As for Project Coffeepot: two years later, the project lead came to me and stated that the new team had screwed up immensely and asked me to fix it. They were behind on all of the deliverables. I took immense pleasure in stating that I was tied up on my new project and wasn’t available to help.

The project lead eventually transferred to another program — his empire never came to be. The new lead came in and within six months had erased the document backlog, got Project Coffeepot back on schedule, and it’s now nearing completion.

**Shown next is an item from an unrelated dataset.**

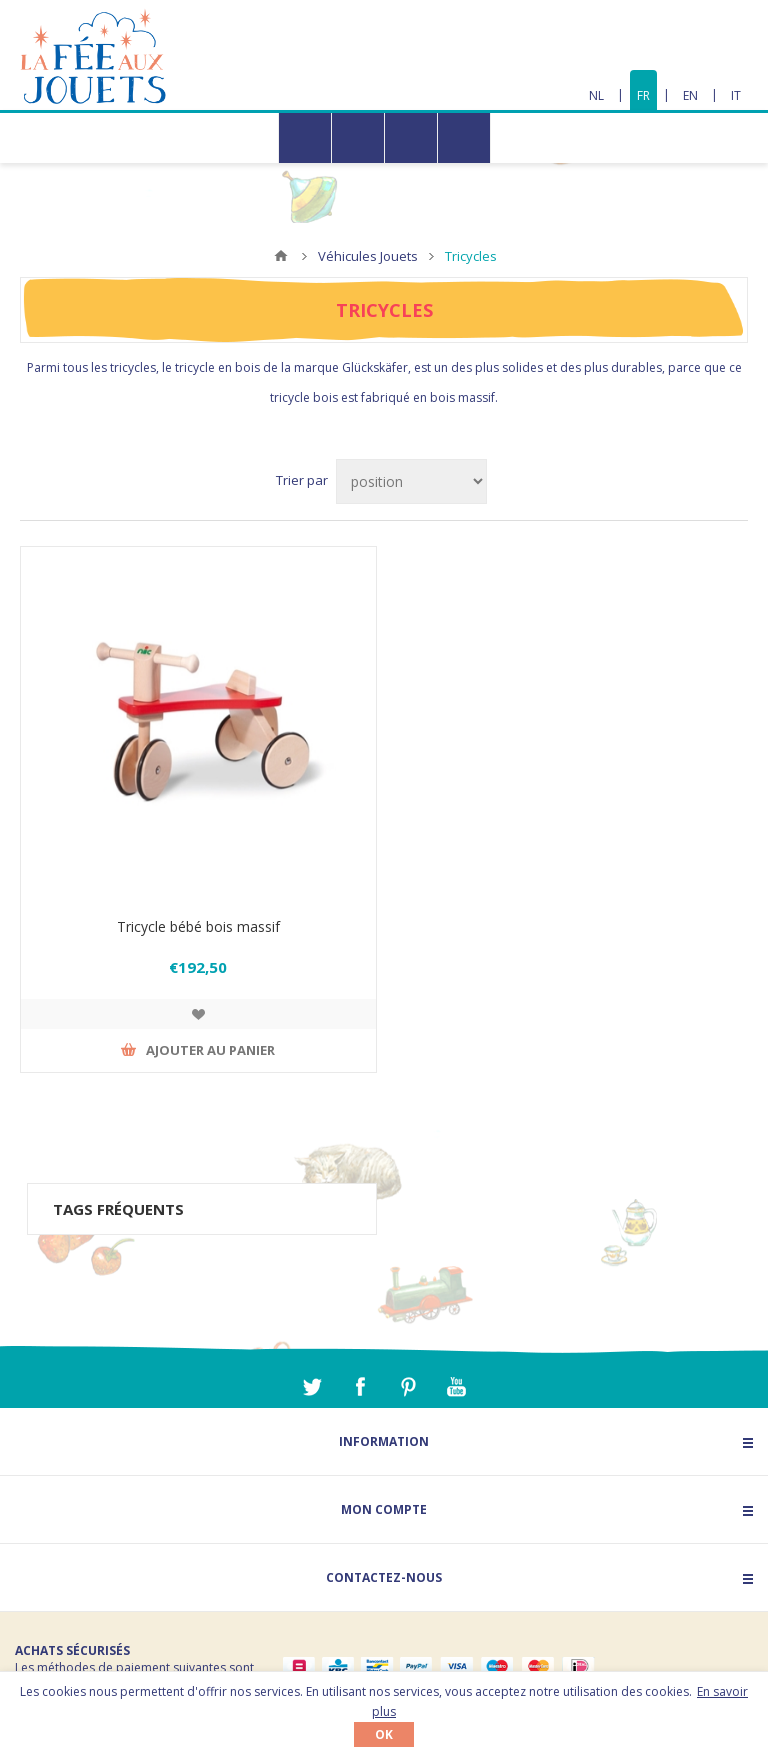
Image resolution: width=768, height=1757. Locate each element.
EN (690, 95)
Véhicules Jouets (368, 256)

4. Potential employer wants me to disclose medical conditions, including migraines, depression, eczema, and more

I ended up politely withdrawing my candidacy the day you posted my letter. In addition to the health questionnaire, they wanted me to provide a recent blood workup for immunology that I would have had to organize and pay for myself. Normally I might have been fine with that, but this was all before receiving a formal job offer, for essentially an entry-level role that paid less than I wanted. It didn’t seem worth the hassle.

The hospital’s parent company ended up going into administration/receivership just a couple of months later. Apparently they’re $1.6 billion in debt and still looking for a buyer. Probably dodged a bullet.